• EXERCISE OBJECTIVE
Your answer must consist of exactly the lines below, starting with the line with "機械的: 最大30回/分" and going on through the line with "era la opción.", and nothing else.
++++ DATA FOR ANALYSIS
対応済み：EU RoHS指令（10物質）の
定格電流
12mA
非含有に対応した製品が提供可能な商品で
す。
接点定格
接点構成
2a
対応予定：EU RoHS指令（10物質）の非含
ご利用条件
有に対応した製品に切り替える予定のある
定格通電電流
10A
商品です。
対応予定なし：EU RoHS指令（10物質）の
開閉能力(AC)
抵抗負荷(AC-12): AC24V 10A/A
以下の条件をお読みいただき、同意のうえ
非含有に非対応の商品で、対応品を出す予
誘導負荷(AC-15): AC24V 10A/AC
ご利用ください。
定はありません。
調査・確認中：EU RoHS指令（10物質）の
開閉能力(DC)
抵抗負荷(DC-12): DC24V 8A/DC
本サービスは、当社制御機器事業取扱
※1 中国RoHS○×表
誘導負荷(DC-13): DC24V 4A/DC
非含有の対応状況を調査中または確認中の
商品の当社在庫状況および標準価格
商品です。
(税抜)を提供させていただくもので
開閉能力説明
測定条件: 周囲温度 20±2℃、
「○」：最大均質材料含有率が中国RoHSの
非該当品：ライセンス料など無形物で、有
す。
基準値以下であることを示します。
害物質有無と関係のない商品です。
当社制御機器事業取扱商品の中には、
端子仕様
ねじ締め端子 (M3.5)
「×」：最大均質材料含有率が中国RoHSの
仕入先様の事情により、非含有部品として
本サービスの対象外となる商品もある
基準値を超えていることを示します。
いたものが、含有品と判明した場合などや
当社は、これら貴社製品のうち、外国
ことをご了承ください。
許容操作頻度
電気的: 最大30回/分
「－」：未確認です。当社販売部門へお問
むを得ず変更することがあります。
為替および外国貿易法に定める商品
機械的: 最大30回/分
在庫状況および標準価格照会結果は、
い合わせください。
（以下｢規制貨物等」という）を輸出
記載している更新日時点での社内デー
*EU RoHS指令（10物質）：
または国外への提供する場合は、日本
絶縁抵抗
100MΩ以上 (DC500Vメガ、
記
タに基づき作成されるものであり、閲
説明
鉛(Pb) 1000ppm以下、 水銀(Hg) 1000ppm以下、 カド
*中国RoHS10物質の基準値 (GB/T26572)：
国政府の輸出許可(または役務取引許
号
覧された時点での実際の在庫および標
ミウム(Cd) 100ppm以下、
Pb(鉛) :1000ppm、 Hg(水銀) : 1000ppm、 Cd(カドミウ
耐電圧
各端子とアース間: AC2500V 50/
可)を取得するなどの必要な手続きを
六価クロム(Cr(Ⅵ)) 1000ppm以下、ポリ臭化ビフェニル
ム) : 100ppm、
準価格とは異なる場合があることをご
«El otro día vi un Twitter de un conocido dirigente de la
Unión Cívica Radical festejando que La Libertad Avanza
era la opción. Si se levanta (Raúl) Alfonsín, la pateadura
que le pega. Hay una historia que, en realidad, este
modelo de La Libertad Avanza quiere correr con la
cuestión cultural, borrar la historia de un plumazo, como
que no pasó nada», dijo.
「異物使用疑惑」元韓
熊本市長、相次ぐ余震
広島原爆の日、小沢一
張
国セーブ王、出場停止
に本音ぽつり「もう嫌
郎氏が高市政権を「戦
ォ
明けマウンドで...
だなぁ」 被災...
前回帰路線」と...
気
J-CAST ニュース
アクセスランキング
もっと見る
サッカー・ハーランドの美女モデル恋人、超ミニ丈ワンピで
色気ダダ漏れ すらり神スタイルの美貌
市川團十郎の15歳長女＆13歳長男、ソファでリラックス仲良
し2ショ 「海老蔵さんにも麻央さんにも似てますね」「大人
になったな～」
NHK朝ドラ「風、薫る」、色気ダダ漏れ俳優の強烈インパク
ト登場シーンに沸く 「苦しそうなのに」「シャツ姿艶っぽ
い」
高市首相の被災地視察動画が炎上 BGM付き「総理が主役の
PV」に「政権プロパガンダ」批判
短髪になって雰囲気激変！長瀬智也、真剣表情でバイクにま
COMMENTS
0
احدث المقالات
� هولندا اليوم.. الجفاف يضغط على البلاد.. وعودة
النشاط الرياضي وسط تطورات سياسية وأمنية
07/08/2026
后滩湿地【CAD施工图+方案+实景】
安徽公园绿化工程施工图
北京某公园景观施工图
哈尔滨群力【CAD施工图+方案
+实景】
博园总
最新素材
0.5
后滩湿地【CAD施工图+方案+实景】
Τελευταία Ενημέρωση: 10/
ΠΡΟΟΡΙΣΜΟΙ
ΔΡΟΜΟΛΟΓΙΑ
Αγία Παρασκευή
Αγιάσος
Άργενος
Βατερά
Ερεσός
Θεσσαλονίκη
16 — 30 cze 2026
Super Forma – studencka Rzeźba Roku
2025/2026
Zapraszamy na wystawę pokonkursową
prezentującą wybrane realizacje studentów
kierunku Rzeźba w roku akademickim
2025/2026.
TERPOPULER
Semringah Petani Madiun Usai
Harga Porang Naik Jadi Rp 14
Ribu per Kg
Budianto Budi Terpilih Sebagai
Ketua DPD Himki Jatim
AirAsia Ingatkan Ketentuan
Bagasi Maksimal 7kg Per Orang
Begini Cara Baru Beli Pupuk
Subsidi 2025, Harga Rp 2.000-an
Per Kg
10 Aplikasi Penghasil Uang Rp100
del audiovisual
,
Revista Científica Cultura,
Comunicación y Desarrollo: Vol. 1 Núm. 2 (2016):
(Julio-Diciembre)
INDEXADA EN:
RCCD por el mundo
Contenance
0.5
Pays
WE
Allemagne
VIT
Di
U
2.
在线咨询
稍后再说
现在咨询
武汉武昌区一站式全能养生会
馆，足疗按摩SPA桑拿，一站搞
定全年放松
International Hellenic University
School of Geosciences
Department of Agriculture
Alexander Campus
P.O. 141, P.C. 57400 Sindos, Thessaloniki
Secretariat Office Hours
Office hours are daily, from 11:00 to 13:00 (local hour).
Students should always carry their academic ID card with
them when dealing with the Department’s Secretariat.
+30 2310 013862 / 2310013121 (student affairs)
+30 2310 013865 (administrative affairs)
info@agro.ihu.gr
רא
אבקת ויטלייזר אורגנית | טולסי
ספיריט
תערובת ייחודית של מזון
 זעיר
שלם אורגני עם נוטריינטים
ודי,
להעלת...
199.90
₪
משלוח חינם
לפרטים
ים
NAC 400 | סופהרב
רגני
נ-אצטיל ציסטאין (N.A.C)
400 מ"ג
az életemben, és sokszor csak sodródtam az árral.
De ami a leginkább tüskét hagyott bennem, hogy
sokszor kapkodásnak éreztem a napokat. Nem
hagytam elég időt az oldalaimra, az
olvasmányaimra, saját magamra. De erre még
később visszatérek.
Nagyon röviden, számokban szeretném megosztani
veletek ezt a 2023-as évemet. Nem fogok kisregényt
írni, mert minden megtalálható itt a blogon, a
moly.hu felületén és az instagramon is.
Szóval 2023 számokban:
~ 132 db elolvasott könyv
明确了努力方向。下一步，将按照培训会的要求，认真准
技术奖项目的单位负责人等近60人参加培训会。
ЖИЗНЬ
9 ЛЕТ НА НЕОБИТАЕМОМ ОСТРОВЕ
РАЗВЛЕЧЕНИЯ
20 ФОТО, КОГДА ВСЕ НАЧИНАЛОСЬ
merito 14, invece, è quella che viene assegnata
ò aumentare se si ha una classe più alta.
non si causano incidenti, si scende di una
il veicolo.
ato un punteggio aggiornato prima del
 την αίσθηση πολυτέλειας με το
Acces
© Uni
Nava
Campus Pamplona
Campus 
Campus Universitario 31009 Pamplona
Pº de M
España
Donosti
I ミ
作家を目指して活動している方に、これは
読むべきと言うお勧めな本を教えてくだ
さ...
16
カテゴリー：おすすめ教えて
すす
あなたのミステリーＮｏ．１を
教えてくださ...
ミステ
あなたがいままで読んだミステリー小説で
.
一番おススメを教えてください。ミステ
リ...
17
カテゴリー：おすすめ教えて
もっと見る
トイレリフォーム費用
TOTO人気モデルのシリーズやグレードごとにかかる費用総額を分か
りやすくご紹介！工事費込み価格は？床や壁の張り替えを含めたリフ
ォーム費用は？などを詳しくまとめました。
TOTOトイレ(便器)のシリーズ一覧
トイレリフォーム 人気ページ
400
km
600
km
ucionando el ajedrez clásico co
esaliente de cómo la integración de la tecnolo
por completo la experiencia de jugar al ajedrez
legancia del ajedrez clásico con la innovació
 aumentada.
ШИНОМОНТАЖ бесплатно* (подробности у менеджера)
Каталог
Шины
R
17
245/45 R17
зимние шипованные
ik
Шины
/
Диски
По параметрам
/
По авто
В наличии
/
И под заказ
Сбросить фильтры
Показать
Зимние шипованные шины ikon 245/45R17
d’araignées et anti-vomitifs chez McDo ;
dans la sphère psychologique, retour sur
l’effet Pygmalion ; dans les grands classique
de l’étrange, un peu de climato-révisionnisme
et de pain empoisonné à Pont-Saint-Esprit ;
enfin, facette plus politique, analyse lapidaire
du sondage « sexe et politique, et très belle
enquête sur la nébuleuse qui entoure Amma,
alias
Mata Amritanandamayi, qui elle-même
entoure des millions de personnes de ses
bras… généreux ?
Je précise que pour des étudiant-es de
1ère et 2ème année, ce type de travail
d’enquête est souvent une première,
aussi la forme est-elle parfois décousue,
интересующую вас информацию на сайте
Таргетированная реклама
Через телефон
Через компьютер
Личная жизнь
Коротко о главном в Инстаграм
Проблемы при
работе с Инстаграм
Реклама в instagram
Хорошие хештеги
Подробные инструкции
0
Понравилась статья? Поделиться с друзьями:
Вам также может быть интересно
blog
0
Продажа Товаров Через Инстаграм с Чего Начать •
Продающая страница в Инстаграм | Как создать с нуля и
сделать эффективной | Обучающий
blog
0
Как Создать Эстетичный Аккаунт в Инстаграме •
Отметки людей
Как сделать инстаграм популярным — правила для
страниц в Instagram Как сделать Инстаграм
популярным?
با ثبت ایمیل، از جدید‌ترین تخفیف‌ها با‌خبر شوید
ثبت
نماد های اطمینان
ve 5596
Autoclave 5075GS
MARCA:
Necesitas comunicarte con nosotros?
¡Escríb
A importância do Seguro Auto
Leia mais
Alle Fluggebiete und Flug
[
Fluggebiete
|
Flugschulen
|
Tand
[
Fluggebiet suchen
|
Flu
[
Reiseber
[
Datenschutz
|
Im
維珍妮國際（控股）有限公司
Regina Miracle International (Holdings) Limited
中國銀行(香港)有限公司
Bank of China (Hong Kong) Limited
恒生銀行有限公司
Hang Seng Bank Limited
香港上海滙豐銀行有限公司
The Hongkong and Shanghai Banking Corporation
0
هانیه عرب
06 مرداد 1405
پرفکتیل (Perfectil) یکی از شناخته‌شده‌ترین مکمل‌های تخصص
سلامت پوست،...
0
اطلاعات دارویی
++++++++
• EXERCISE OUTPUT
機械的: 最大30回/分
在庫状況および標準価格照会結果は、
い合わせください。
（以下｢規制貨物等」という）を輸出
記載している更新日時点での社内デー
*EU RoHS指令（10物質）：
または国外への提供する場合は、日本
絶縁抵抗
100MΩ以上 (DC500Vメガ、
記
タに基づき作成されるものであり、閲
説明
鉛(Pb) 1000ppm以下、 水銀(Hg) 1000ppm以下、 カド
*中国RoHS10物質の基準値 (GB/T26572)：
国政府の輸出許可(または役務取引許
号
覧された時点での実際の在庫および標
ミウム(Cd) 100ppm以下、
Pb(鉛) :1000ppm、 Hg(水銀) : 1000ppm、 Cd(カドミウ
耐電圧
各端子とアース間: AC2500V 50/
可)を取得するなどの必要な手続きを
六価クロム(Cr(Ⅵ)) 1000ppm以下、ポリ臭化ビフェニル
ム) : 100ppm、
準価格とは異なる場合があることをご
«El otro día vi un Twitter de un conocido dirigente de la
Unión Cívica Radical festejando que La Libertad Avanza
era la opción. Si se levanta (Raúl) Alfonsín, la pateadura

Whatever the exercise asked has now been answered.